Engineering education at the pre-college level has many purposes, among them improving students' technological literacy and exposing them to a field they may want to pursue after high school. If you are teaching "engineering design" partly to better prepare students to study engineering in college, we can't ignore the numerous research studies that show that students who succeed in undergraduate engineering programs are tyically the ones best prepared in math and science. Thus, if you are using design projects to get kids excited about engineering, it is a bit misleading not to at least try to use these projects to see how math and science tie into the design process.I am not anti-creativity! Far from it. I'm the professor who advises her students to take a drawing class. I've taken my engineers to the circus for inspiration, and to a day care center to play with kids and dream up new toys. That said, I worry a bit when students tell me about "engineering" projects they've done that didn't involve at least some discussion of math and science. I had a conversation with a student once who was unhappy with an engineering class and said that s/he would prefer to "just build stuff." When I asked how one would know how to design a bridge without analysis, the reply was that you sort of "know" where the forces should be. (Upon reflection, s/he then admitted that this might be a bad idea.)

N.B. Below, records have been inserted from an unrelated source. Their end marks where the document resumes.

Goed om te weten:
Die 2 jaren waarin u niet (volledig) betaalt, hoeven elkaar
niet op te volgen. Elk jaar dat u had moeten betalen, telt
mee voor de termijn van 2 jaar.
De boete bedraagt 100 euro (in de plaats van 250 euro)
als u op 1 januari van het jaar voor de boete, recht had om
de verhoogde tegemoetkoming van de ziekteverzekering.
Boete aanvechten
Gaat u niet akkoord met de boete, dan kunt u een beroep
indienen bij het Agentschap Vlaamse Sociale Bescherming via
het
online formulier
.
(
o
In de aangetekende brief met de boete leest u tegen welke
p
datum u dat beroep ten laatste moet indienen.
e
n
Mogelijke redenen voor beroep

Perhaps creativity is the heart of engineering design, but math and science are the blood. We need to teach kids to embrace math and science as tools. Why not use engineering design projects with children to inspire kids to want to learn more about math and science? Once, when I pointed out to an educator that their "Engineering Design Process" never mentioned math or science, I was told that the reason was that s/he worked with little kids. I don't buy this as an excuse. Even toddlers have number sense and can be taught basic (and sometimes not-so-basic) science. You don't need to know calculus to "do math." Even involving counting in a design project establishes that numbers have something to do with building. Kids aren't inherently afraid of math and science. I challenge you to stick the words "math" and "science" onto your Engineering Design posters (if you have one) as a way to inspire students, even little ones, and remind them that using math and science we can learn to build even better things.

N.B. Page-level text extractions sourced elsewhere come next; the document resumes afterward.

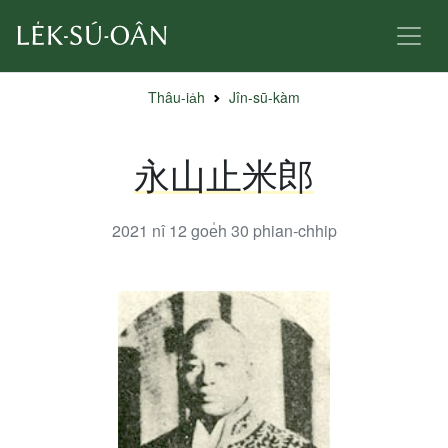
Thâu-ia̍h
Jîn-sū-kàm
永山止米郎
2021 nî 12 goe̍h 30
phian-chhip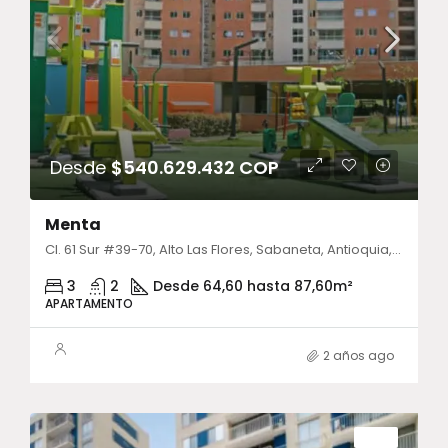
Desde
$540.629.432 COP
Menta
Cl. 61 Sur #39-70, Alto Las Flores, Sabaneta, Antioquia, Colombia
3
2
Desde 64,60 hasta 87,60
m²
APARTAMENTO
2 años ago
VENTA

I can't end this without also mentioning that design doesn't need to be "engineering design" to be valuable. Many teachers have been teaching creative problem solving to their students. This is an incredibly valuable tool to have, regardless of the field you go into later in life. Letting kids design habitats for their pets or new clothes or new board games is incredibly rewarding for everyone involved. I don't want readers of this post to leave thinking that Engineering Design is the only thing we should teach our students. Rather, it is just one flavor of design. But this flavor has a recipe. Math and Science are to engineering design as chocolate is to Rocky Road ice cream- a necessary part.
I suspect many of you reading this think that I am getting a bit bogged down in semantics. However, it breaks my heart to see kids who get to college excited about engineering, but utterly unprepared for the calculus and physics classes that they will need to take. There's got to be a way to get them not only excited about making, but also about learning the analytical tools that will help them succeed as engineers.